Stellantis is pivoting away from full-on electrification as it posts the first loss in its five-year history.
The numbers are in, and holy hell, do they look bad. Particularly if you’re over at Stellantis, where the company just officially posted a 22.3 billion Euro ($26.3 billion USD) net loss for 2025. That’s after the company, which has posted gains since its 2021 creation out of the merger of PSA Group (Peugeot) and Fiat Chrysler, put up a $6 billion profit in 2024.
So, how do you lose the entire GDP of Trinidad and Tobago or Mongolia in a single year? CEO Antonio Filosa pointed squarely at the company’s formerly ambitious electrification plans, as the automaker was keen to emphasize right from jump street as it released a statement alongside the earnings report (shown below).
“Our 2025 full year results reflect the cost of over-estimating the pace of the energy transition and of the need to reset our business around our customers’ freedom to choose from the full range of electric, hybrid and internal combustion technologies.”

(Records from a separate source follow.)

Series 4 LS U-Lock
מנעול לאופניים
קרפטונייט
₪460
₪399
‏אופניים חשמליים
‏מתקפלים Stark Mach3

“In the second half of the year we began to see initial, positive signs of progress with the early results of our drive to improve quality, strong execution of the launches of our new product wave and a return to top line growth. In 2026 our focus will be on continuing to close the execution gaps of the past, adding further momentum to our return to profitable growth.“
Stellantis posted that loss in a year where its overall revenue slid by about 2% to €153.5 billion ($181 billion USD), and vehicle shipments actually increased by 11% to 2.8 million units.

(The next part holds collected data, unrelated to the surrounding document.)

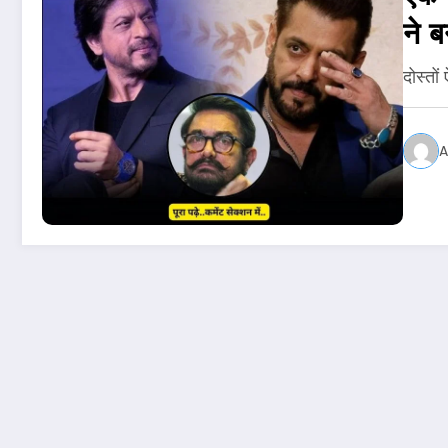
ने 
दोस्तों
A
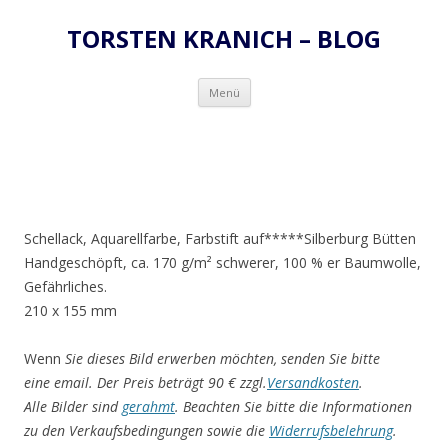
TORSTEN KRANICH – BLOG
Zum
Menü
Inhalt
springen
Schellack, Aquarellfarbe, Farbstift auf*****Silberburg Bütten
Handgeschöpft, ca. 170 g/m² schwerer, 100 % er Baumwolle,
Gefährliches.
210 x 155 mm
Wenn
Sie dieses Bild erwerben möchten, senden Sie bitte
eine email. Der Preis beträgt 90 € zzgl.
Versandkosten
.
Alle Bilder sind
gerahmt
. Beachten Sie bitte die Informationen
zu den Verkaufsbedingungen sowie die
Widerrufsbelehrung
.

On February 6, the company announced a “major reset” of its business plans.
Its goals more or less mirror several other automakers in light of lackluster EV demand, loss of tax incentives and “improving operational efficiencies” (what the lay person typically sees through layoffs and plant closures/workforce reductions). Indeed, it lists adjusting the EV supply chain to “reflect customer demand and shifting regulations”, changing its estimation process for contractual warranty provisions and charges around its previously announced layoffs over in Europe.
Filosa added the company made “initial, positive signs of progress” in the second half of 2025 as it put its new plan into effect. We’re talking about the time frame that Ram reintroduced the Hemi V8-powered 1500 truck and cancelled its upcoming fully electric pickup. Jeep made plans to scrap its existing plug-in hybrid arrangement and introduced the new Cherokee as a hybrid (along with a gas-only launch for the updated Grand Cherokee), while Dodge focused nearly all its attention toward the launch of the Charger Sixpack.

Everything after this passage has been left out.